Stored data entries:
*** Block opens ***

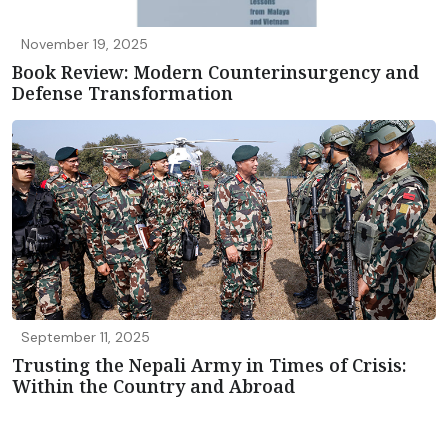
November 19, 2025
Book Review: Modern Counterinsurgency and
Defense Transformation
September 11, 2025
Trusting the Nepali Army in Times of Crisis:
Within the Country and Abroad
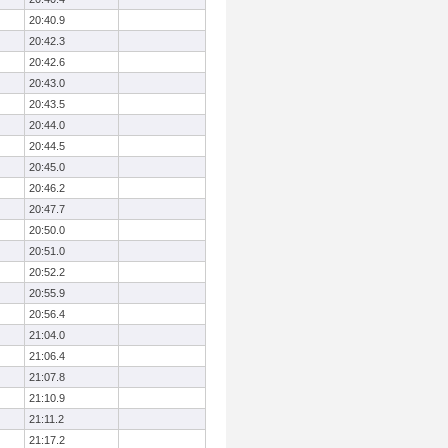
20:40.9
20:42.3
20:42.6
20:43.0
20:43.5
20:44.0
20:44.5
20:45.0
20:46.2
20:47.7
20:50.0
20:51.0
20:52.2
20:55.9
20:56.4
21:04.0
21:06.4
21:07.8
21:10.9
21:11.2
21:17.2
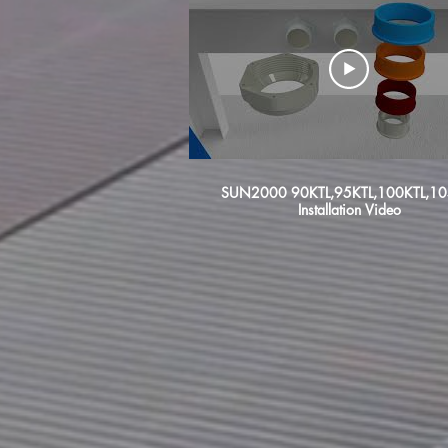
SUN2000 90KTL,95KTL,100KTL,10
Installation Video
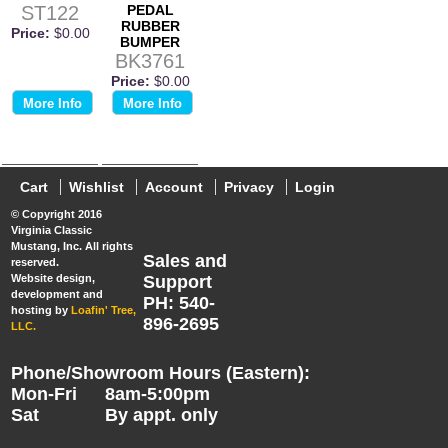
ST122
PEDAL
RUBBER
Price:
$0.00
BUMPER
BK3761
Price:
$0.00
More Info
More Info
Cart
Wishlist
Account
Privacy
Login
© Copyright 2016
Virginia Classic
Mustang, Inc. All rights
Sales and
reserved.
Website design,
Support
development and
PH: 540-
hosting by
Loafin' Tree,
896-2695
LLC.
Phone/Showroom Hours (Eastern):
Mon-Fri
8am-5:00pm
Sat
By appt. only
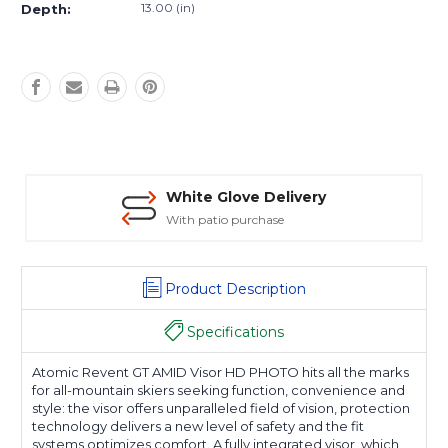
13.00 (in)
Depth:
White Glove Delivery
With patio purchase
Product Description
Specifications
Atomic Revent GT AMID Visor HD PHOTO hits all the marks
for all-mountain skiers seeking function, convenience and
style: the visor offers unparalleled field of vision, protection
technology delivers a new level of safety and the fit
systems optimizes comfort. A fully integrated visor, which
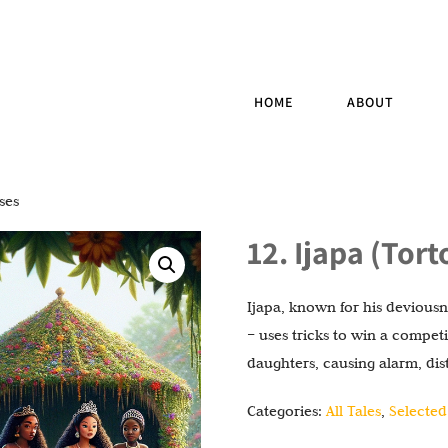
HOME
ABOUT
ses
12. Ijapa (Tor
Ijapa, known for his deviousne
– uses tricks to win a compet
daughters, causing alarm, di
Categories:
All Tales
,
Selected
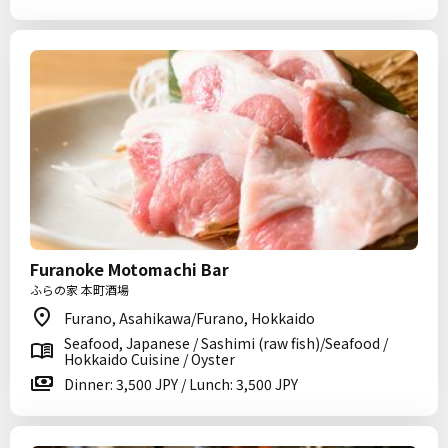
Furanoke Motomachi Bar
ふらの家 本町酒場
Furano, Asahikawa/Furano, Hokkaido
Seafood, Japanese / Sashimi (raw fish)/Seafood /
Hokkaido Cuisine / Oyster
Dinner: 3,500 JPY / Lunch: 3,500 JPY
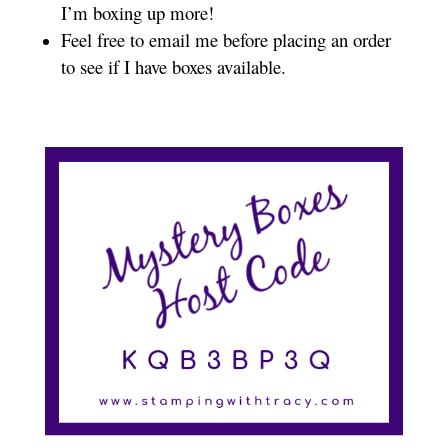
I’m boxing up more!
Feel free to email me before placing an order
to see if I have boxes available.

*** Block closes ***
*** Block opens ***

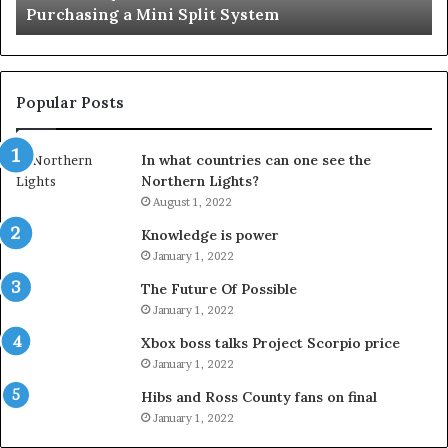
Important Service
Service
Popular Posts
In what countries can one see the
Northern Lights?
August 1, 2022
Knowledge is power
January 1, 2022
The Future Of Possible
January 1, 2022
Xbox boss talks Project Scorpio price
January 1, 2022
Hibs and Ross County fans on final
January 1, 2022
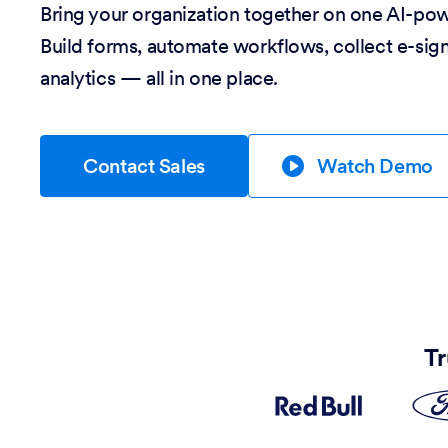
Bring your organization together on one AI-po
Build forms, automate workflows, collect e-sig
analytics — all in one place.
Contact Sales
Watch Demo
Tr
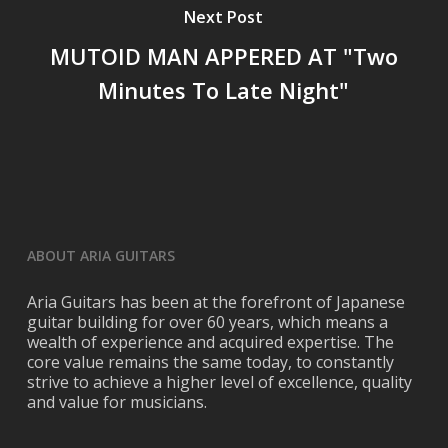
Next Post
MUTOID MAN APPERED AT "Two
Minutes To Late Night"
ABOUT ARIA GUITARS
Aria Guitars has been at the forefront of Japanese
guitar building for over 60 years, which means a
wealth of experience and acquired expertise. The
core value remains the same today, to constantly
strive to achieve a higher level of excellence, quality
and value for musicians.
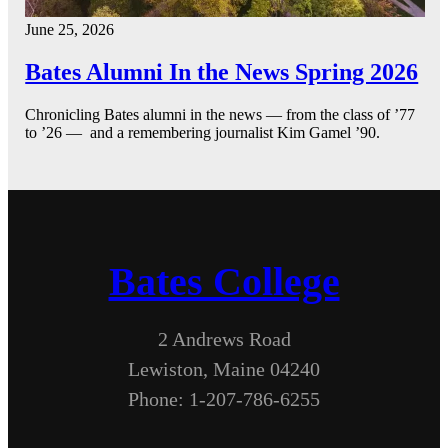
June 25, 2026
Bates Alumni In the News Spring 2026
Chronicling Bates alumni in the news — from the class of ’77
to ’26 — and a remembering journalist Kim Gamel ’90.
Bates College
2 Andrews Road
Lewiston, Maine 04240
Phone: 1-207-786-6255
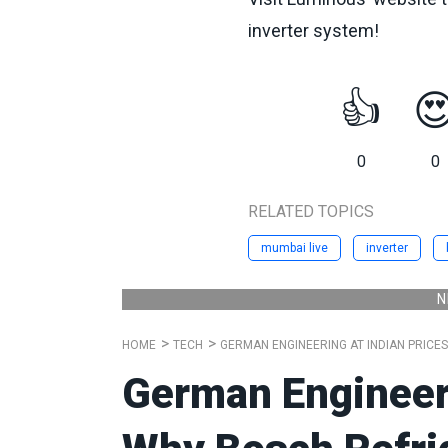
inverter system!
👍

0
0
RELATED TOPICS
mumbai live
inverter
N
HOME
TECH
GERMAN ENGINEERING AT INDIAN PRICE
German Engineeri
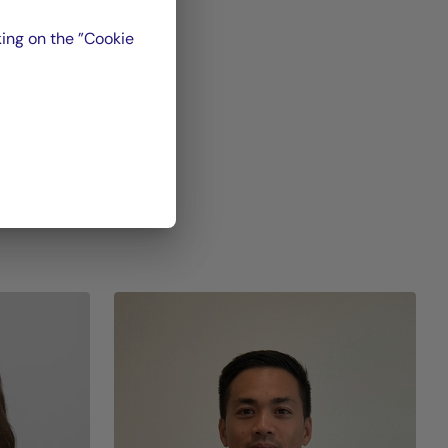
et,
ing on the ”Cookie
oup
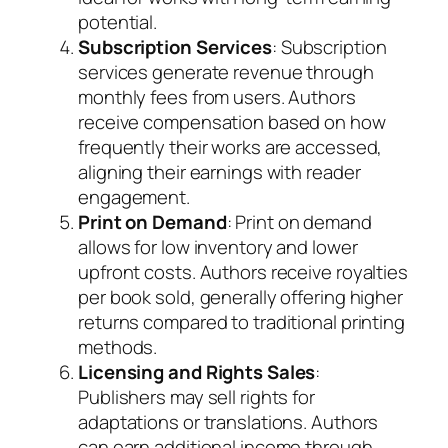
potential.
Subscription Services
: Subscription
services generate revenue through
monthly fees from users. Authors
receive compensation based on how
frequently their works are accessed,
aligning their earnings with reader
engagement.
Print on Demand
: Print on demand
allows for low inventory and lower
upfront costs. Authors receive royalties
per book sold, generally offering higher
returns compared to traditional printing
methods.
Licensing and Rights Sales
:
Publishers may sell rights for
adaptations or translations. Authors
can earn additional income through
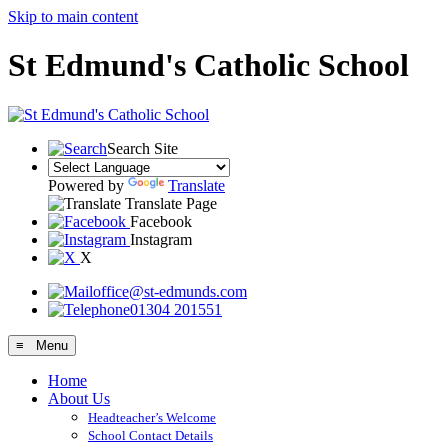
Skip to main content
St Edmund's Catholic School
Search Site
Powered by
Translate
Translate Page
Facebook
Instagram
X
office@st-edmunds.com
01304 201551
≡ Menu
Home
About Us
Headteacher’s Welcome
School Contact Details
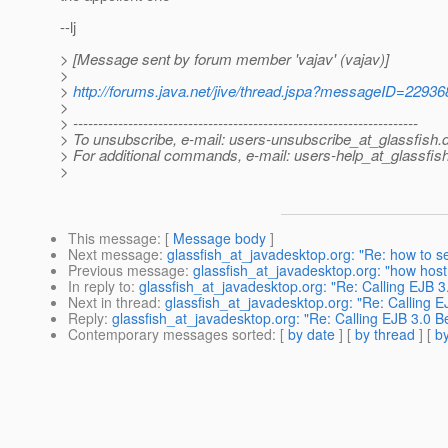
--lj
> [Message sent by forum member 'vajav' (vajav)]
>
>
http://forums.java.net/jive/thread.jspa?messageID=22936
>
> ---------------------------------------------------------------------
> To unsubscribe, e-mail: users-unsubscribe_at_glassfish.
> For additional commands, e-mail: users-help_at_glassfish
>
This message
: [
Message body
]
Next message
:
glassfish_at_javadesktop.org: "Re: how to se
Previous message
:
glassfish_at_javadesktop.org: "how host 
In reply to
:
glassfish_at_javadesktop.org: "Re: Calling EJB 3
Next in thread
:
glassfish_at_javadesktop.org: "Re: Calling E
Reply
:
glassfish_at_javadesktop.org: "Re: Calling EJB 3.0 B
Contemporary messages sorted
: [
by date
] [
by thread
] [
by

*** Block closes ***

**PROBLEM DETAILS:**
Please find each line in the records above that holds the word "additional", and copy it.

**ANSWER TO THE PROBLEM:**
can earn additional income through
> For additional commands, e-mail: users-help_at_glassfish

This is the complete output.